Using user-defined attributes

D supports user-defined attributes (sometimes called annotations), which are a way to add custom compile-time information to declarations that can be retrieved later by reflection. Here, we'll look at their capabilities and their limitations.

How to do it…

Let's execute the following steps to use user-defined attributes:

  1. Create a struct or enum to use as the attribute. A struct attribute should have data members, as shown in the following code. An enum attribute is best used for a simple flag:
    struct MyNote { string note; }
  2. Attach the attribute to a declaration with the @ sigil, as shown in the following code:
    @MyNote("this is my note on foo") void foo() {}
  3. Retrieve attributes by using the __traits(getAttributes, symbol) function. To pass the symbol to a function or template, use a compile-time parameter with the alias keyword.
  4. Loop over the attributes, retrieving the one you want by identifying the type with the basic form of the is expression. For flags, check for the validity of the type and return true if it is present.
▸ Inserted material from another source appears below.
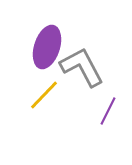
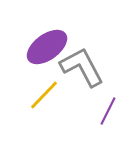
purple ellipse: rotated 36 degrees clockwise
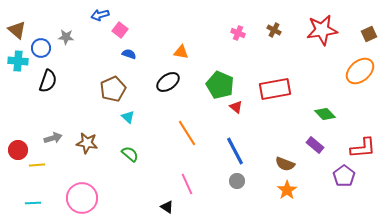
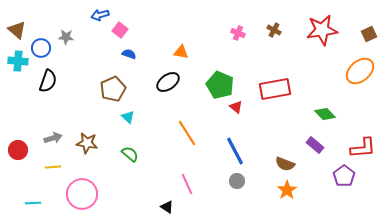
yellow line: moved 16 px right, 2 px down
pink circle: moved 4 px up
For data annotations, such as MyNote, check the typeof parameter and then return the actual annotation so the data can be checked.

The code is as follows:

MyNote getMyNoteAnnotation(alias F)() {
    foreach(attr; __traits(getAttributes, F)) {
         static if(is(typeof(attr) == MyNote))
             return attr;
    }
    assert(0); // the annotation wasn't there
}
// get the note and print out the value
// (the member note is of the MyNote struct)
pragma(msg, getMyNoteAnnotation!(foo).note);

How it works…

D's user-defined attributes never modify a type or generate new code, but do allow you to attach data to declaration that you can use later through the compile-time reflection for code generation if you wish.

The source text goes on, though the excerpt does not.